As investors seek out safe places to park their money from the fallout of the financial meltdown, Australia can be seen as the shining star to have survived the global crisis.
Traditionally, people seek safety for their cash in banks through fixed term deposits, some even seeking the safety of government or corporate bonds.
A relatively new type of income security is becoming popular in Australia and that is the Hybrid security. Given the strength of the Australian banking system investors should definitely be looking at these income securities over the traditional holdings in cash, fixed interest and bonds.
Hybrid securities are essentially a method used by larger companies to raise capital. Unlike corporate and government bonds they also have the characteristics of preference shares, hence why they are called 'hybrids'.
The securities are issued with a 'face value' and $100 is not uncommon. The more popular ones come with a 'floating' or 'fixed' interest rate. The 'floating' rate is predetermined as a margin on top of a standard index like the 90 day Bank Bill Rate. The securities will have a maturity date typically about 5 - 7 years from their issue date; however investors are able to trade them in the same manner as ordinary shares. They could also benefit from potential capital gains on the market value of the securities without the risks associated with a non-guaranteed face value share.

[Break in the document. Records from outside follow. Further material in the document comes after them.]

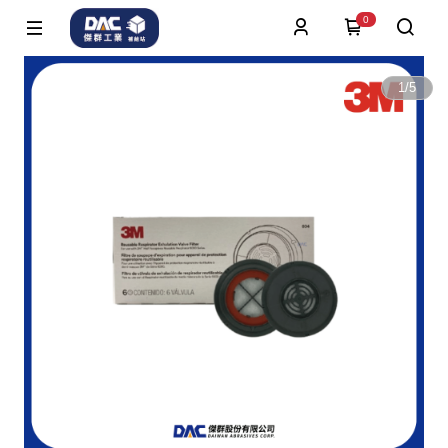
0
1
/
5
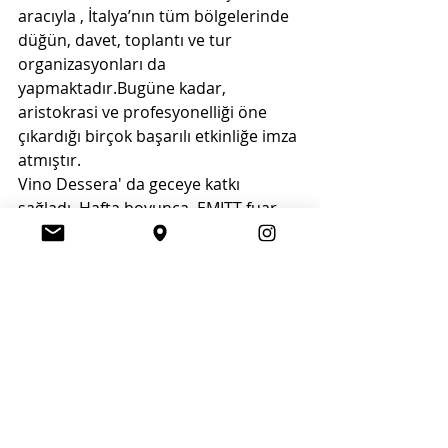
aracıyla , İtalya’nın tüm bölgelerinde 
düğün, davet, toplantı ve tur  
organizasyonları da 
yapmaktadır.Bugüne kadar, 
aristokrasi ve profesyonelliği öne 
çıkardığı birçok başarılı etkinliğe imza 
atmıştır.
Vino Dessera' da geceye katkı 
sağladı. Hafta boyunca, EMITT fuar 
alanı yanısıra ,  Qubbe Istanbul , 
Lifepark İzoletta ve Sezen Hanım 
Yalısı'nda tanıtımlar, çalıştaylar 
düzenlenecek olup, ikili görüşmeler,  
tadım ve yemek workshopları 
düzenlenecektir.
Yeme - İçme
Tüm Haberler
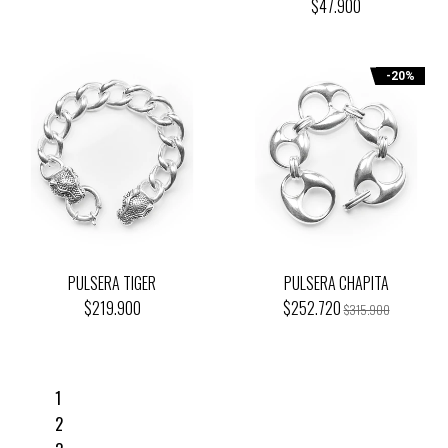
$47.900
-20%
PULSERA TIGER
PULSERA CHAPITA
$219.900
$252.720
$315.900
1
2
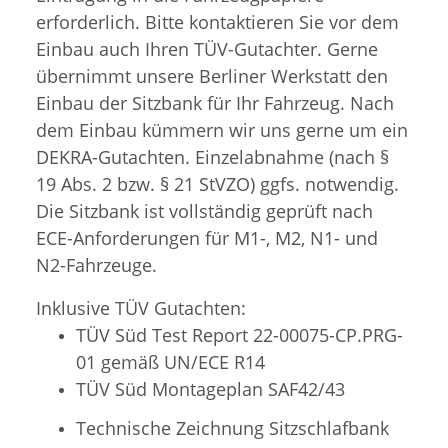
erforderlich. Bitte kontaktieren Sie vor dem
Einbau auch Ihren TÜV-Gutachter. Gerne
übernimmt unsere Berliner Werkstatt den
Einbau der Sitzbank für Ihr Fahrzeug. Nach
dem Einbau kümmern wir uns gerne um ein
DEKRA-Gutachten. Einzelabnahme (nach §
19 Abs. 2 bzw. § 21 StVZO) ggfs. notwendig.
Die Sitzbank ist vollständig geprüft nach
ECE-Anforderungen für M1-, M2, N1- und
N2-Fahrzeuge.
Inklusive TÜV Gutachten:
TÜV Süd Test Report 22-00075-CP.PRG-
01 gemäß UN/ECE R14
TÜV Süd Montageplan SAF42/43
Technische Zeichnung Sitzschlafbank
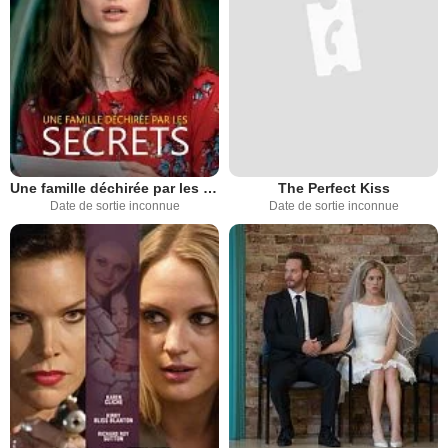
Une famille déchirée par les secrets
The Perfect Kiss
Date de sortie inconnue
Date de sortie inconnue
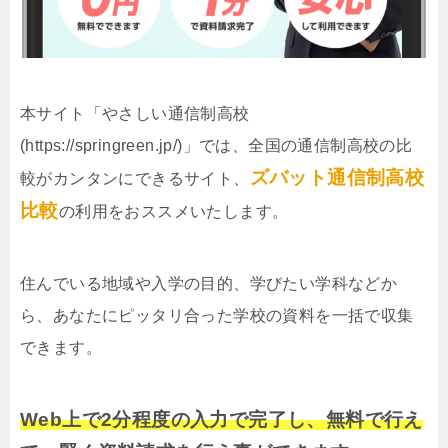
本サイト「やさしい通信制高校
(https://springreen.jp/)」では、全国の通信制高校の比
ズバット通信制高校
較がカンタンにできるサイト、
比較
の利用をおススメいたします。
住んでいる地域や入学の目的、学びたい学科などか
ら、あなたにピッタリ合った学校の資料を一括で収集
できます。
Web上で2分程度の入力で完了し、無料で行え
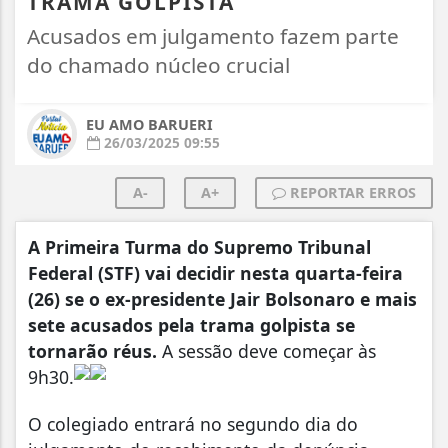
TRAMA GOLPISTA
Acusados em julgamento fazem parte
do chamado núcleo crucial
EU AMO BARUERI
26/03/2025 09:55
A-
A+
REPORTAR ERROS
A Primeira Turma do Supremo Tribunal
Federal (STF) vai decidir nesta quarta-feira
(26) se o ex-presidente Jair Bolsonaro e mais
sete acusados pela trama golpista se
tornarão réus.
A sessão deve começar às
9h30.
O colegiado entrará no segundo dia do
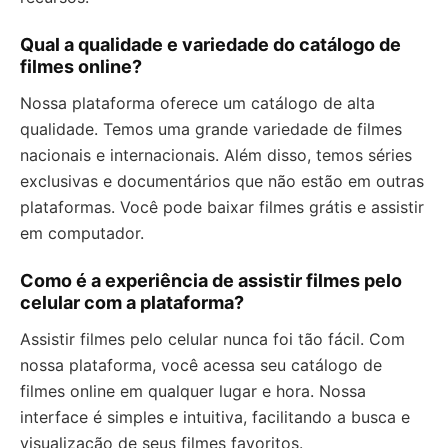
Qual a qualidade e variedade do catálogo de
filmes online?
Nossa plataforma oferece um catálogo de alta
qualidade. Temos uma grande variedade de filmes
nacionais e internacionais. Além disso, temos séries
exclusivas e documentários que não estão em outras
plataformas. Você pode baixar filmes grátis e assistir
em computador.
Como é a experiência de assistir filmes pelo
celular com a plataforma?
Assistir filmes pelo celular nunca foi tão fácil. Com
nossa plataforma, você acessa seu catálogo de
filmes online em qualquer lugar e hora. Nossa
interface é simples e intuitiva, facilitando a busca e
visualização de seus filmes favoritos.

Income is paid quarterly or other regular basis and most come with the benefit of franking credits. If the investor holds them to maturity they will receive the 'face value' and given a choice to convert to cash or ordinary shares of the underlying company and quite often with a discount. For example, the company may offer the investor $101 of ordinary shares for each $100 security held. Many companies will also offer a new security for the investor to roll into.

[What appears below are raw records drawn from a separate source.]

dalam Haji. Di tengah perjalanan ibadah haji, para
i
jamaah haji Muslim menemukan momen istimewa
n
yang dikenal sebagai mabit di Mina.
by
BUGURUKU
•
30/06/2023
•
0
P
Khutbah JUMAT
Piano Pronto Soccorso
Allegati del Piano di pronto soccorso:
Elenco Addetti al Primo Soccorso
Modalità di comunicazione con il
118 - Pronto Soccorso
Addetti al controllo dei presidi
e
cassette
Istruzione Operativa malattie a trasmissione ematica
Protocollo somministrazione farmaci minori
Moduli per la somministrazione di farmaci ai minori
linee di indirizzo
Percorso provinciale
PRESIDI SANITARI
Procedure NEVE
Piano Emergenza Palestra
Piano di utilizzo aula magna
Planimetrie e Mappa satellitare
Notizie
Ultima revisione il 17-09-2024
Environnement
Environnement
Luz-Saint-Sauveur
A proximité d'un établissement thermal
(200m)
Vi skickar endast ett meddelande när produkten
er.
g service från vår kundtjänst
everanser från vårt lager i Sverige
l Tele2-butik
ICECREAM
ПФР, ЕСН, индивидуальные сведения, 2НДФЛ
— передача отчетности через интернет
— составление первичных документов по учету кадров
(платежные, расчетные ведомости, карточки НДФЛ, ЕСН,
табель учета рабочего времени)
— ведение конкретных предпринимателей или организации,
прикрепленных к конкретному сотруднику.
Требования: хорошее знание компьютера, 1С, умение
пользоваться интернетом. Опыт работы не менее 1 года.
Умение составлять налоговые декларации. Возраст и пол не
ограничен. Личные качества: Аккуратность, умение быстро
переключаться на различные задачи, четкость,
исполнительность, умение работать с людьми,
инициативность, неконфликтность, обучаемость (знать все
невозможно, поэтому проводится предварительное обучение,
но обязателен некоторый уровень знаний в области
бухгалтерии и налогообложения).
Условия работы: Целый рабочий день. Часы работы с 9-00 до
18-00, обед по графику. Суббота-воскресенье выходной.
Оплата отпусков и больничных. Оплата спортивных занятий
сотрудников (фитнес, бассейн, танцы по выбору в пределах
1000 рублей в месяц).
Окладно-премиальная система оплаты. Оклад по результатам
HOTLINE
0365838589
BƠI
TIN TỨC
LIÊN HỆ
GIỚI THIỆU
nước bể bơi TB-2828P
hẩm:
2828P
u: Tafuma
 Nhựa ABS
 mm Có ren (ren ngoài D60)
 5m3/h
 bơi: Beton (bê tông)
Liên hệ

While the income paid is not guaranteed and quite often dependant on the company paying a dividend to its ordinary shareholders, the holders of hybrid securities will rank ahead of ordinary shareholders in the same way as preference shareholders. The implications of a company not paying an ordinary dividend would be detrimental to the company and avoided at all costs.
This is where the attraction of hybrid securities comes in and why investors should look at hybrid securities issued by any of the major Australian banks. The four major banks in Australia are part of the 'four pillars' policy which basically means the federal government will not allow any of these banks to merge with each other. On top of that, at the onset of the global financial crisis, the government provided a guarantee on all bank deposits to all investors. Global Finance has also ranked the four major Australian banks in the Worlds 50 Most Safest Banks.

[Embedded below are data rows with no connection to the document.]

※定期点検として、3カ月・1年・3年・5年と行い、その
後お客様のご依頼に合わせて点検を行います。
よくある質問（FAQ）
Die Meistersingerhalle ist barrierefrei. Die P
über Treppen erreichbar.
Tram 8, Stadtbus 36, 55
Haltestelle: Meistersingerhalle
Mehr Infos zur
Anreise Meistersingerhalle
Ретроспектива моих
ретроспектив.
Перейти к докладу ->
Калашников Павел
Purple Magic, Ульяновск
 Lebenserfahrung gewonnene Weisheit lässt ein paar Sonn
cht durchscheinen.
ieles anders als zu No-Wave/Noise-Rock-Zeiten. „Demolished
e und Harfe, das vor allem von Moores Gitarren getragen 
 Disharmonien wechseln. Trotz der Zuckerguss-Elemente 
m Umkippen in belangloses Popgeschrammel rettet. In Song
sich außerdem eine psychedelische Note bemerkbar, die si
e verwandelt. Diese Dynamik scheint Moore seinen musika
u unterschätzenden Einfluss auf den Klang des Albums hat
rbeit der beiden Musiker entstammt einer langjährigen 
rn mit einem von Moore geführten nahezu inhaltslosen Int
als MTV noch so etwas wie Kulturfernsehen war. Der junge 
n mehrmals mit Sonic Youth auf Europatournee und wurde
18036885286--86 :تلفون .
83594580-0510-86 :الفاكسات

The returns from Hybrid securities are also superior to what investors can get for cash, fixed interest or bonds. This has been created by the public's awareness for better financial education and their perception of credit risk as they now demand a greater margin for corporate debt than what existed prior to the global financial crisis. The Australian banks have not been immune to this but when taking into consideration their local and global strength and government guarantee on deposits, then Hybrid securities are an attractive alternative that all investors should consider.